Wednesday, 18 November 2015


L-R Logistics Manager, Book Buzz Foundation (organiser of Ake Art and Book Festival), Afolabi Adelakun; Communications Manager, Ms Byenyan Bitrus; founder, Ake Art and Book Festival, Lola Shoneyin and Administration Manager, Ms Seun mabo last week at the media briefing in Abeokuta.

    This year’s Ake Arts and Book Festival opened yesterday at June 12 Cultural Centre, Abeokuta, Ogun State with ‘Engaging the Fringe’ as theme.

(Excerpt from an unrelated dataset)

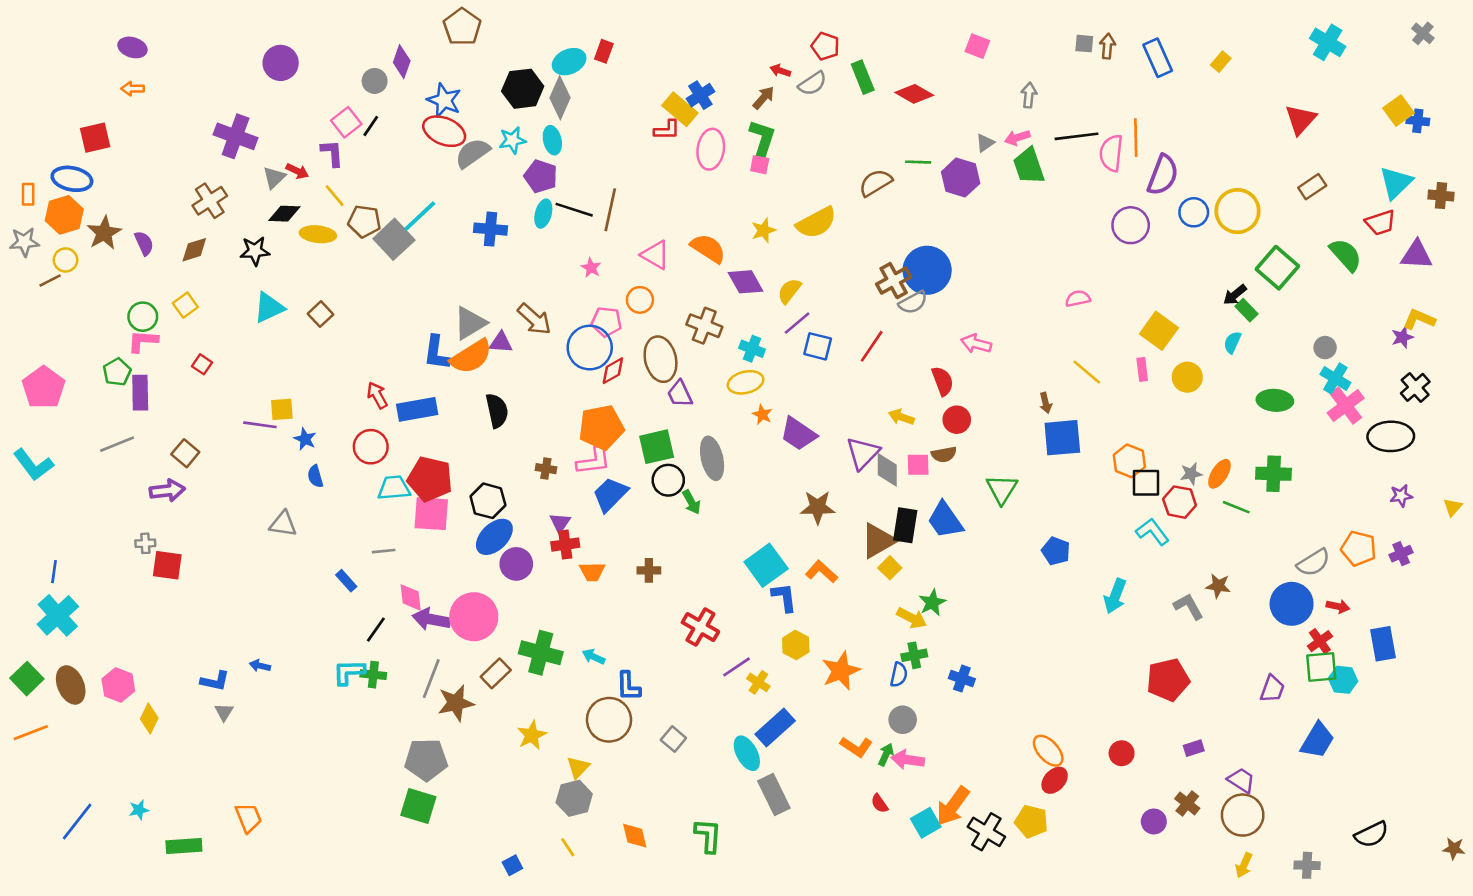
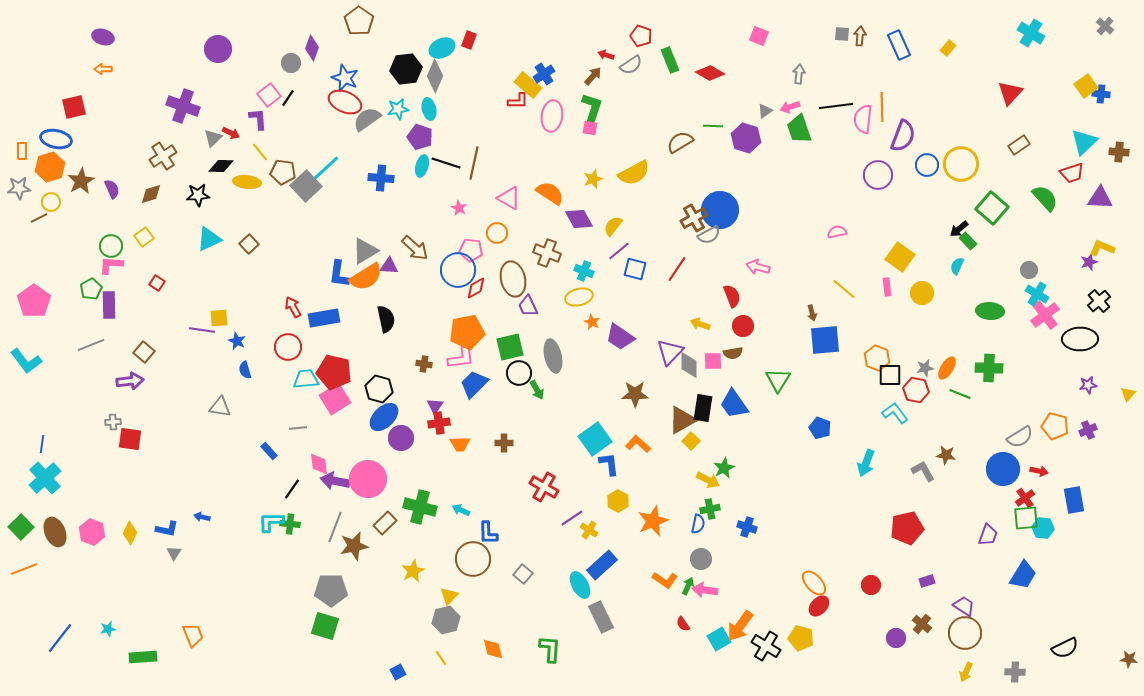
pink square: (431, 514) -> (335, 399), turned -36
yellow diamond: (149, 718) -> (130, 533), moved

   However, one  regret  the  Lola Shoneyin-inspired festival has, and which is also widespread amongst festival organisers in the country, is that funding is hard to secure. But Shoneyin is lucky to have generated support from outside the country.
Although there is some level of support coming from Etisalat, Park in by Radison and Ogun State Government, funding from European Union is the main driver of the festival. This reflects the premium both government and corporate Nigeria place on cultural production. With President Muhammadu Buhari completely sidelining culture in his ministerial configuration, it couldn’t be worse for a sector Wole Soyinka aptly called an ‘orphan’.

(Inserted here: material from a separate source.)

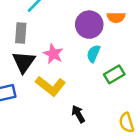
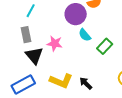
cyan semicircle: (93, 54) -> (85, 35), turned -48
yellow L-shape: (51, 86) -> (61, 81), moved

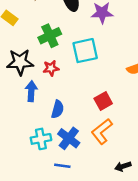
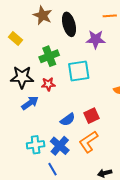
blue arrow: (31, 91) -> (30, 103), turned 48
blue semicircle: (58, 109) -> (68, 119), moved, turned 35
blue line: (62, 166) -> (53, 169), turned 48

    As   Shoneyin   put  it  at  a   briefing  last week to announce the festival, “We suffer from leaders not supporting creativity as much as there’s creativity on this African continent”.
However, for the author of The Secret Lives of Baba Segi’s Wives, Ake Arts and Book Festival “creates a space where Africa intellectuals, actors, scholars and writers converge for an honest conversation, to engage with one another and the outside world. My own personal experience organizing this festival is one of pure joy seeing wonderful people coming together to discuss. We don’t have enough high level conversation going on in Africa on issues plaguing us. It’s always about personal biases and religious convictions. Yes, bring your biases, but listen to the other side of the argument as well. “The writing space in Africa, Nigeria is very small. So, it’s important to engage all Africans to talk not only about what is wrong with it, but to also celebrate the literature”. One exciting aspect of this year’s festival, according to  Shoneyin,  is  the  festival’s collaboration  with  an  oil  service company, Marine Platforms, to bring writings from northern Nigeria to the mainstream. Beyond a prize to be instituted, Marine Platforms will help distribute books to schools in the northern as a way of encouraging reading and writing.“We will partner with Marine Platforms to send books to school libraries in northern Nigeria so as to help those children to be the best they can be,” Shoneyin said. “We will get 200 children to Ake, and get them involved in the book activities in collaboration with Lafarge Cement Company in creating awareness about environmental issues. All the authors to the festival will go to schools to inspire children”.
Ake Arts and Book Festival will witness a large gathering of writers, artists and filmmakers from Africa and Europe in the ancient city of Abeokuta from which the festival derives its name. As Shoneyin said of the festival’s name, Ake, “It’s from Abeokuta, a sort of magical place marooned in time. I’m interested in how best to retain the quaintness of the place. It’s also about drawing people to the countryside”.

Promoted by: thebrandradio blog.

One Comment

  1. Great article! I am glad that Africans are writing about issues that pertain to other Africans so that the issues can be addressed. Africans all over the world are plagued with issues that need to be addressed. Learning about the past is one great way for people to be able to understand why certain issues exist which is why I started a blog for my students. I want my students to be able to read about the problems people face around the world so that they will realize that simply answering multiple choice or short answer questions correctly in school will not solve all of their problems. I tell them that you have to learn how to communicate with people so that problems can be known about and solved.